◆ **TASK DESCRIPTION**
Your answer should be one number: the count of lines below that contain "cookies".

Saved entries:
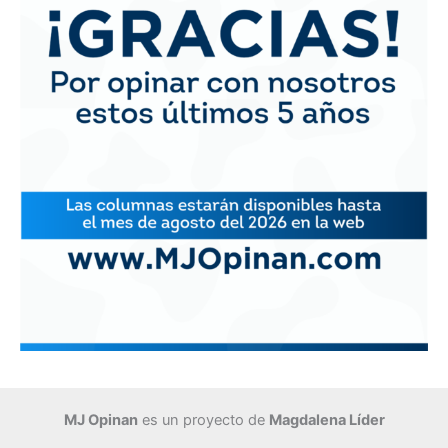
MJ Opinan
es un proyecto de
Magdalena Líder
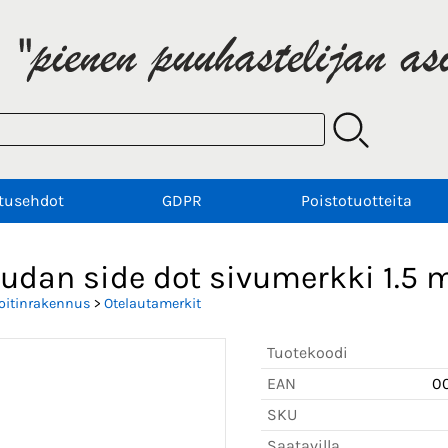
tusehdot
GDPR
Poistotuotteita
audan side dot sivumerkki 1.5
oitinrakennus
>
Otelautamerkit
Tuotekoodi
EAN
0
SKU
Saatavilla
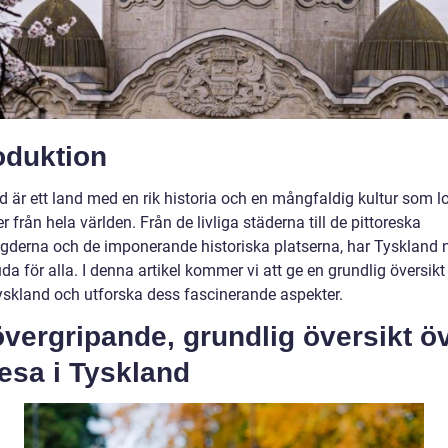
oduktion
d är ett land med en rik historia och en mångfaldig kultur som l
r från hela världen. Från de livliga städerna till de pittoreska
gderna och de imponerande historiska platserna, har Tyskland 
uda för alla. I denna artikel kommer vi att ge en grundlig översikt
Tyskland och utforska dess fascinerande aspekter.
vergripande, grundlig översikt ö
resa i Tyskland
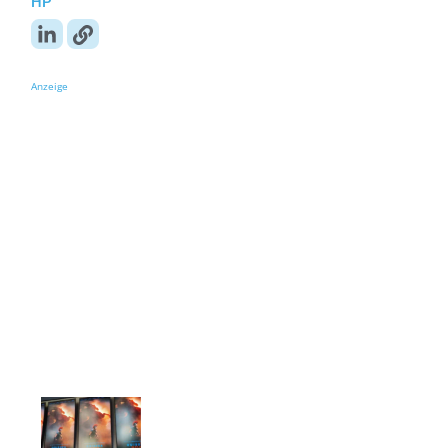
HP
Anzeige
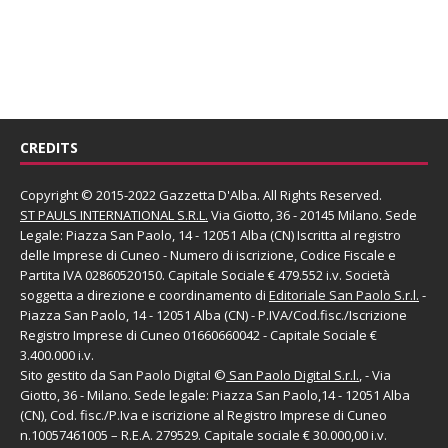
CREDITS
Copyright © 2015-2022 Gazzetta D'Alba. All Rights Reserved.
ST PAULS INTERNATIONAL S.R.L.
Via Giotto, 36 - 20145 Milano. Sede
Legale: Piazza San Paolo, 14 - 12051 Alba (CN) Iscritta al registro
delle Imprese di Cuneo - Numero di iscrizione, Codice Fiscale e
Partita IVA 02860520150. Capitale Sociale € 479.552 i.v. Società
soggetta a direzione e coordinamento di
Editoriale San Paolo
S.r.l.
-
Piazza San Paolo, 14 - 12051 Alba (CN) - P.IVA/Cod.fisc./Iscrizione
Registro Imprese di Cuneo 01660660042 - Capitale Sociale €
3.400.000 i.v.
Sito gestito da
San Paolo Digital
©
San Paolo Digital S.r.l.
, - Via
Giotto, 36 - Milano. Sede legale: Piazza San Paolo,14 - 12051 Alba
(CN), Cod. fisc./P.Iva e iscrizione al Registro Imprese di Cuneo
n.10057461005 – R.E.A. 279529. Capitale sociale € 30.000,00 i.v.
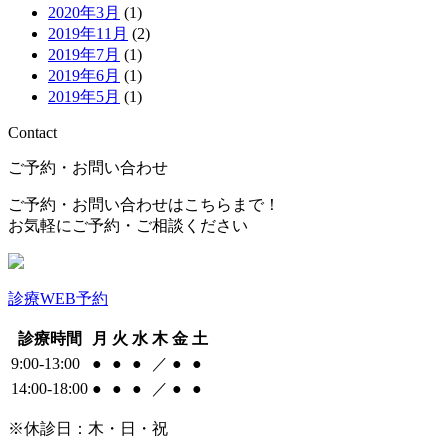
2020年3月
(1)
2019年11月
(2)
2019年7月
(1)
2019年6月
(1)
2019年5月
(1)
Contact
ご予約・お問い合わせ
ご予約・お問い合わせはこちらまで！
お気軽にご予約・ご相談ください
診療WEB予約
診療時間
月
火
水
木
金
土
9:00-13:00
●
●
●
／
●
●
14:00-18:00
●
●
●
／
●
●
※休診日：木・日・祝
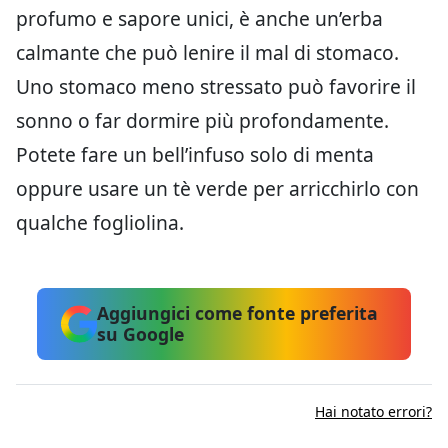
profumo e sapore unici, è anche un’erba
calmante che può lenire il mal di stomaco.
Uno stomaco meno stressato può favorire il
sonno o far dormire più profondamente.
Potete fare un bell’infuso solo di menta
oppure usare un tè verde per arricchirlo con
qualche fogliolina.
Aggiungici come fonte preferita
su Google
Hai notato errori?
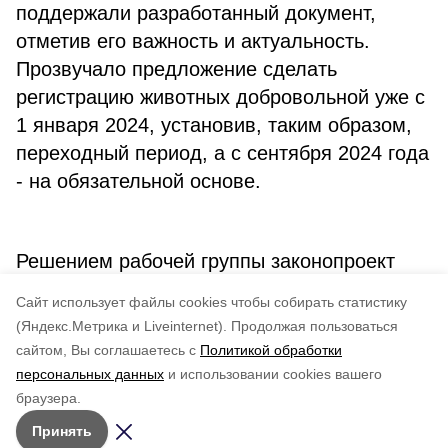
поддержали разработанный документ,
отметив его важность и актуальность.
Прозвучало предложение сделать
регистрацию животных добровольной уже с
1 января 2024, установив, таким образом,
переходный период, а с сентября 2024 года
- на обязательной основе.
Решением рабочей группы законопроект
будет доработан и внесен в областную
Cайт использует файлы cookies чтобы собирать статистику
Думу.
(Яндекс.Метрика и Liveinternet).
Продолжая пользоваться
сайтом, Вы соглашаетесь с
Политикой обработки
Понравилась статья?
персональных данных
и использовании cookies вашего
по оценке
3
пользователей
браузера.
5
4
3
2
1
Принять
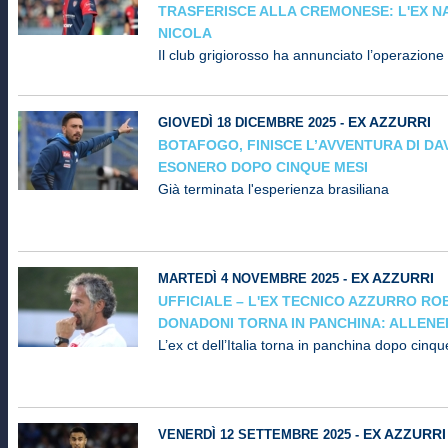
TRASFERISCE ALLA CREMONESE: L'EX N
NICOLA
Il club grigiorosso ha annunciato l’operazione
EX AZZURRI
GIOVEDÌ 18 DICEMBRE 2025 -
BOTAFOGO, FINISCE L’AVVENTURA DI DA
ESONERO DOPO CINQUE MESI
Già terminata l'esperienza brasiliana
EX AZZURRI
MARTEDÌ 4 NOVEMBRE 2025 -
UFFICIALE – L'EX TECNICO AZZURRO R
DONADONI TORNA IN PANCHINA: ALLENER
L’ex ct dell’Italia torna in panchina dopo cinqu
EX AZZURRI
VENERDÌ 12 SETTEMBRE 2025 -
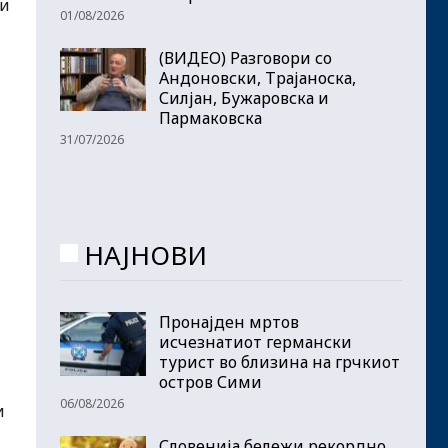
 и
01/08/2026
(ВИДЕО) Разговори со
Андоновски, Трајаноска,
Силјан, Бужаровска и
Пармаковска
31/07/2026
НАЈНОВИ
Пронајден мртов
исчезнатиот германски
турист во близина на грчкиот
остров Сими
06/08/2026
и
Словенија бележи рекордно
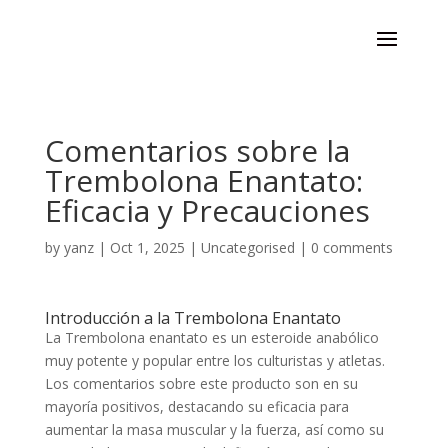
Comentarios sobre la
Trembolona Enantato:
Eficacia y Precauciones
by
yanz
|
Oct 1, 2025
|
Uncategorised
|
0 comments
Introducción a la Trembolona Enantato
La Trembolona enantato es un esteroide anabólico
muy potente y popular entre los culturistas y atletas.
Los comentarios sobre este producto son en su
mayoría positivos, destacando su eficacia para
aumentar la masa muscular y la fuerza, así como su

◆ **EXERCISE ANSWER**
2